Is it possible to use any loop optimization technique here to reduce the execution time ? I need the nested loop with i and j as I need those combinations of (i,j).
EDIT: even if I leave the “actual” code, with this trivial assignment, this is taking up ~5s on my Dual Core box, whereas with that actual code, it takes up ~6s. I experimented with replacing fn_val+=0 by j+=0, and it takes ~1.73s. What could be this due to?
# include <stdio.h>
# include <time.h>
int main(int argc, char **argv)
{
float fn_value=0.0;
int n=10,i,j;
unsigned int k;
clock_t start, end;
start = clock();
for(k=0;k<9765625;k++)
{
for(i=0;i<n;i++)
{
for(j=i;j<n;j++)
// substitute for an "actual" piece of code
fn_value+=0;
}
}
end= clock();
printf("Time taken %lf", (double) (end-start) / CLOCKS_PER_SEC);
return 0;
}
You could do loop unrolling. Actualy, you could just specify an argument to your compiler to unroll all those loops (the actual arguments depend on your compiler).
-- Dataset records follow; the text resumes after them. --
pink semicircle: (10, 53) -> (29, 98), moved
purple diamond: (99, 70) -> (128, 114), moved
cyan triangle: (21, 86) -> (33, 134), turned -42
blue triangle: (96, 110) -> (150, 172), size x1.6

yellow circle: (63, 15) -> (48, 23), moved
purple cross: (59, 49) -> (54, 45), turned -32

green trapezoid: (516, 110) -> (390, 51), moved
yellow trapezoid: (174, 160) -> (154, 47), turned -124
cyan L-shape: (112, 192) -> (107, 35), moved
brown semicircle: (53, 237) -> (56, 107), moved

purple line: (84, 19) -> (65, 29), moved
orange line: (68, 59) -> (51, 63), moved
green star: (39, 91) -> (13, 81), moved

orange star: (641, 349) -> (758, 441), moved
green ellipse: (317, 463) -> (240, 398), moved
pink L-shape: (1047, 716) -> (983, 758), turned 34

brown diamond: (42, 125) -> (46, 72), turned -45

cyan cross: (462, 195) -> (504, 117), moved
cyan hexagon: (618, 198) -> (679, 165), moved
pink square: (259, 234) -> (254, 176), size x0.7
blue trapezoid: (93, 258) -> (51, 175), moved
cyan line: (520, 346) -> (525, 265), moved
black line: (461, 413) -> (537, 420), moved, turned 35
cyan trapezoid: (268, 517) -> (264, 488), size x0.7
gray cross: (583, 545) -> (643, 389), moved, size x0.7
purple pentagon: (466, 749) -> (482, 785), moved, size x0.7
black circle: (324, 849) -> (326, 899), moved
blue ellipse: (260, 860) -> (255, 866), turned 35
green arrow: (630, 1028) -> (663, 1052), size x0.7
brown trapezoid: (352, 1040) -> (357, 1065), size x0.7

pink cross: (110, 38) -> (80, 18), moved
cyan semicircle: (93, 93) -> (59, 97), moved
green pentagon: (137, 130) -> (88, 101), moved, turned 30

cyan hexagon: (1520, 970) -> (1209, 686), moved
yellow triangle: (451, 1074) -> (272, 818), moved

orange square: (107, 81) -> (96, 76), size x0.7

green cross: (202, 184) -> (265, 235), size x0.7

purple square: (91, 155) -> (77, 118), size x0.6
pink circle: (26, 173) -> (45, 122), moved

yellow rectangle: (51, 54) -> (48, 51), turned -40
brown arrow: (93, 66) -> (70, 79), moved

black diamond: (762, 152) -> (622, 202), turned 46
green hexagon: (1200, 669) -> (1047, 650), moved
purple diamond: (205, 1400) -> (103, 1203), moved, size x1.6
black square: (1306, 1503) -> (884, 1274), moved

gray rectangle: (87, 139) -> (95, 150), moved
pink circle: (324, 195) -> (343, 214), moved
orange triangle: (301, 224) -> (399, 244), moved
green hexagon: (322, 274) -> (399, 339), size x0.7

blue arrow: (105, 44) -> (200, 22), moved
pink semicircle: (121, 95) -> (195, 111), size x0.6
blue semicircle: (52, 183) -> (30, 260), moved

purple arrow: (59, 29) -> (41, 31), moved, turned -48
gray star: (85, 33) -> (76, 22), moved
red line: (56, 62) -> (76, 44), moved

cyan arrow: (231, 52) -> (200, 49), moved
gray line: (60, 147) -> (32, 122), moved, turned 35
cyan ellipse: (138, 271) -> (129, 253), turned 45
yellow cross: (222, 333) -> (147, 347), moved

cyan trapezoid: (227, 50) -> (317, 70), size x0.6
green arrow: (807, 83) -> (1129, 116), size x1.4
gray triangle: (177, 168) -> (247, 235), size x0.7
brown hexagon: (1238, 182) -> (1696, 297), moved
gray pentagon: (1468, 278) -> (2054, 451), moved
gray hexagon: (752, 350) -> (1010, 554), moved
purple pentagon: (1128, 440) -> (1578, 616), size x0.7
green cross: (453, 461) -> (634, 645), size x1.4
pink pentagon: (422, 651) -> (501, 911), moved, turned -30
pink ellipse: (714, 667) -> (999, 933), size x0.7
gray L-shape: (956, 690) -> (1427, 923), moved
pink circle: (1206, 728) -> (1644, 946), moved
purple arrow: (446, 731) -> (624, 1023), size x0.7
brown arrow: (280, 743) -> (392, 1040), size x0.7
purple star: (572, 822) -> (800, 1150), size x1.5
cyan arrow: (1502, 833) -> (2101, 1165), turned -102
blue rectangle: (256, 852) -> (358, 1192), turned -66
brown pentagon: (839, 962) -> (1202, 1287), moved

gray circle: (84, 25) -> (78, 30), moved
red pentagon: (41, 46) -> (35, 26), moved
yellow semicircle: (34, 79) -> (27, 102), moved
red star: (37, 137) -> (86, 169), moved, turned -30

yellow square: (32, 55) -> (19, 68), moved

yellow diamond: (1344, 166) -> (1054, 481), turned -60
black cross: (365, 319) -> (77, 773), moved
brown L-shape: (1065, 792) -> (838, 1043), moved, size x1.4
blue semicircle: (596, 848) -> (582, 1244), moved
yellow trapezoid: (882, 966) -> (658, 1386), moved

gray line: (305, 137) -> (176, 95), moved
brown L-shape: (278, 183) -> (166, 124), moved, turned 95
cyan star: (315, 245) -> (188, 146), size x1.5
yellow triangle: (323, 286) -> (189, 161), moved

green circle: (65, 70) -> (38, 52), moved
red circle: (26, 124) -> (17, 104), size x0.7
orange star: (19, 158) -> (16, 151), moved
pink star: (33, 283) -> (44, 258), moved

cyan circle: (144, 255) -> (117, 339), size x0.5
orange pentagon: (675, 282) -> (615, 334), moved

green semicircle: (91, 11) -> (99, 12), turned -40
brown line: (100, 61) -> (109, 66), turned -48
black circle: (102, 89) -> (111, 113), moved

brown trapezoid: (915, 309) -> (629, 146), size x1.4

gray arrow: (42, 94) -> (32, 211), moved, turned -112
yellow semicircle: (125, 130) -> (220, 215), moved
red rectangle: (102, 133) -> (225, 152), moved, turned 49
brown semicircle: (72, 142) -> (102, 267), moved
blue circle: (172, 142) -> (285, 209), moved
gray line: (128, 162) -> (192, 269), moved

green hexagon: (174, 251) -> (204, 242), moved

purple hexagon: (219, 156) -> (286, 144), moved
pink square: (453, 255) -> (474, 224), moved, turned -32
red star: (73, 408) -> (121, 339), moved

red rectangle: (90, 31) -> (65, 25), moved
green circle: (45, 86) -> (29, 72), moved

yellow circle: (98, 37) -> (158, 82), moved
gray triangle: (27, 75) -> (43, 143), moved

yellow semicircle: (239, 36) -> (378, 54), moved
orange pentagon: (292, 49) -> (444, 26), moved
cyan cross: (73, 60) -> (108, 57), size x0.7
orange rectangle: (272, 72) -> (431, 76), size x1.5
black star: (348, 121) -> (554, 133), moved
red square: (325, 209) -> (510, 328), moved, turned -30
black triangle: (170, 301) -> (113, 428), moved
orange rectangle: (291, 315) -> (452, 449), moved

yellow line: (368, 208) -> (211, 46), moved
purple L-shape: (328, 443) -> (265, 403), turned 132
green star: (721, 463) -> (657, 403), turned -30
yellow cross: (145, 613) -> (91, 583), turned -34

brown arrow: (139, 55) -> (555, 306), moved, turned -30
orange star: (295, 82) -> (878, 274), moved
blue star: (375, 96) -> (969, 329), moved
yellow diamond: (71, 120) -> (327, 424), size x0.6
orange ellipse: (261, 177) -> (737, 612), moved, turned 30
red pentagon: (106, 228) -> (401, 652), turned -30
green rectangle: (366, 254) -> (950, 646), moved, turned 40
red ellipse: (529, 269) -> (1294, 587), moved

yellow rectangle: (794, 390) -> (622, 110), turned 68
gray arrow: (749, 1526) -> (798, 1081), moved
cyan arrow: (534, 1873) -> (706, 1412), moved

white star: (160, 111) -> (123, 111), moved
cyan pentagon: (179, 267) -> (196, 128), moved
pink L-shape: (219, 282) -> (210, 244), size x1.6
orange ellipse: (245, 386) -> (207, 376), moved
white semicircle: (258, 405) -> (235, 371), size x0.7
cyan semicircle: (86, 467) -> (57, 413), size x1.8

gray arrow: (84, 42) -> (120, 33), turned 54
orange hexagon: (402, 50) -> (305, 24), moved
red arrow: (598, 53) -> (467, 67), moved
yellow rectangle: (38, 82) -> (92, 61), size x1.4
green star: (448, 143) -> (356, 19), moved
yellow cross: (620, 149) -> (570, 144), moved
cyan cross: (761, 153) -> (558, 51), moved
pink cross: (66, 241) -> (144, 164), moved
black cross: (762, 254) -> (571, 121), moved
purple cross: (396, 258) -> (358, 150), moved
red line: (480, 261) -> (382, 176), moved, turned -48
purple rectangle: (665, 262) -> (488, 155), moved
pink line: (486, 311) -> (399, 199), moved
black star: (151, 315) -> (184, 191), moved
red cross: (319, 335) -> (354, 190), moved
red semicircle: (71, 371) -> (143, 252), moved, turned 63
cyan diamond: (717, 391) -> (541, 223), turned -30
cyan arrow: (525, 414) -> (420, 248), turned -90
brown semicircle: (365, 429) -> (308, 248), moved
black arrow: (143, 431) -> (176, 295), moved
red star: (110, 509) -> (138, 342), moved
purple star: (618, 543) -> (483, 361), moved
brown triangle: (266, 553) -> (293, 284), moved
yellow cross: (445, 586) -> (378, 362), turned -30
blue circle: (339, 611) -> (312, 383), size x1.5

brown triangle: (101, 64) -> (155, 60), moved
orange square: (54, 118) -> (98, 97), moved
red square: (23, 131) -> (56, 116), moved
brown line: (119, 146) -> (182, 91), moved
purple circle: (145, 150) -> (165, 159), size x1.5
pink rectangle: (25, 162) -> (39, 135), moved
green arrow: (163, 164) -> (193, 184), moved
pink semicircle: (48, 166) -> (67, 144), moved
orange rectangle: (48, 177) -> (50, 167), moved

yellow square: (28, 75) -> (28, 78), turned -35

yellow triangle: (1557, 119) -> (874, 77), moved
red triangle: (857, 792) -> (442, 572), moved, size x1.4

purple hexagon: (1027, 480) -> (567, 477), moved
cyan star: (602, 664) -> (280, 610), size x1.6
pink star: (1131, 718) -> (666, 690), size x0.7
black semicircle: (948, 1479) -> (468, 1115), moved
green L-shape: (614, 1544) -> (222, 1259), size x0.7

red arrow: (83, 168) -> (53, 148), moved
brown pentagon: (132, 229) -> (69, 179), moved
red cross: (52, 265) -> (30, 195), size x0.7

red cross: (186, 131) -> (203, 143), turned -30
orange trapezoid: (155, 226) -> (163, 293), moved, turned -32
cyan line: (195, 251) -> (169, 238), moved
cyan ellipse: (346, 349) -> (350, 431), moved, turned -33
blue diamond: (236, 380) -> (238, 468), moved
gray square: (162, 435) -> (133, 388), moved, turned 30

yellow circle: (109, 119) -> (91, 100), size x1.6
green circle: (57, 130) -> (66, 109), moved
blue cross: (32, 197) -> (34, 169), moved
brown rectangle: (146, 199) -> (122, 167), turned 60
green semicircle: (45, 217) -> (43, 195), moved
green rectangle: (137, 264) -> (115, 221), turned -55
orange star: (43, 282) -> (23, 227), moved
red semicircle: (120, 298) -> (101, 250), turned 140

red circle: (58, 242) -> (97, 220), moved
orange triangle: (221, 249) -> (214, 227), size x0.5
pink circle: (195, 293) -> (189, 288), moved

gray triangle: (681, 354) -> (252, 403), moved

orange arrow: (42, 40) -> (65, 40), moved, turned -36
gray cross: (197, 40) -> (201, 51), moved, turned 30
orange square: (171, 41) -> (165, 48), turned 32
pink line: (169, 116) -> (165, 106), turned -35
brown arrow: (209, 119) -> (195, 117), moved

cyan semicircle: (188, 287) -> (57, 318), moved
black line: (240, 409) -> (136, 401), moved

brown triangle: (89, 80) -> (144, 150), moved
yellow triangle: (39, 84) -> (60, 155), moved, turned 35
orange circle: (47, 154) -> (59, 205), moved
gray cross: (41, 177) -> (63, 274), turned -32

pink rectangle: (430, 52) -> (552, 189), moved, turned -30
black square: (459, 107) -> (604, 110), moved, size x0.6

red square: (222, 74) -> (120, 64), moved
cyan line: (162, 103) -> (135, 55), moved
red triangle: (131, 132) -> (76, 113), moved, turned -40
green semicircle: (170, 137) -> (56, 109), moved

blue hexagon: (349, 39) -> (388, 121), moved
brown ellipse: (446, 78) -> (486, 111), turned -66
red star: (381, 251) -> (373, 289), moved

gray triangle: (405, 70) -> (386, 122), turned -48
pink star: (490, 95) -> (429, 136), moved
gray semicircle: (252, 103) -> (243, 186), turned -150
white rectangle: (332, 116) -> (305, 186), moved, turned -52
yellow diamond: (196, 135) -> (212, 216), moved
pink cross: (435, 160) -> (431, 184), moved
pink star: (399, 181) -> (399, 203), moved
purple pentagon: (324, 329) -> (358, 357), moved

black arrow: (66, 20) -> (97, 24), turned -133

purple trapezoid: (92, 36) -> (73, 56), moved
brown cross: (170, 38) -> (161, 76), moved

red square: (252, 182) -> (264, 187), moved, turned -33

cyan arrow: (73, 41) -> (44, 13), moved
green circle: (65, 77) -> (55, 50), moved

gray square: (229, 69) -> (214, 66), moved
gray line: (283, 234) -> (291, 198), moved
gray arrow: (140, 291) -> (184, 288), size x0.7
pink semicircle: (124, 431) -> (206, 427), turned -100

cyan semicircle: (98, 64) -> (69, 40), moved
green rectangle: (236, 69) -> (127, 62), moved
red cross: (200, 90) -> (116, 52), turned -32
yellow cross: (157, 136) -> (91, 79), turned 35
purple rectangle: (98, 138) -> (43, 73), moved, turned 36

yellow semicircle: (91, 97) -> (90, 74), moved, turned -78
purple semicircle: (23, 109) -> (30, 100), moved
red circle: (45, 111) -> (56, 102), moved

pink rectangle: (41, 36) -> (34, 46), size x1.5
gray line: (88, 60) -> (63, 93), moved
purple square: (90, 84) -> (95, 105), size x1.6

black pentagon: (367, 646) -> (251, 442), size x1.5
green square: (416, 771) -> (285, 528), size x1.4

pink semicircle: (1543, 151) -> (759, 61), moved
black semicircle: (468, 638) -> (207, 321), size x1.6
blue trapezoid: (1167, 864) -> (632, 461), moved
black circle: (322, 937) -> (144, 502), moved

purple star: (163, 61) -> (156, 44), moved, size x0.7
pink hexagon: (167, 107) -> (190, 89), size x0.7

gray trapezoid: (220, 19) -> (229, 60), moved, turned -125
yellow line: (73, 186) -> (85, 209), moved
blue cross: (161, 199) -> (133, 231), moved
I don’t know what you’re “actual code” is to be able give you more information. One thing you want to optimize your cache access if you are doing something non-trivial.
Also, are you compiling with optimization? (i.e. -O3 in gcc)
Per your edit:
The reason “j+=0” is faster than “fn_val += 0” is because integer arithemtic is MUCH faster than floating point operations.
This is why we need the actual code to give you informed optimizations.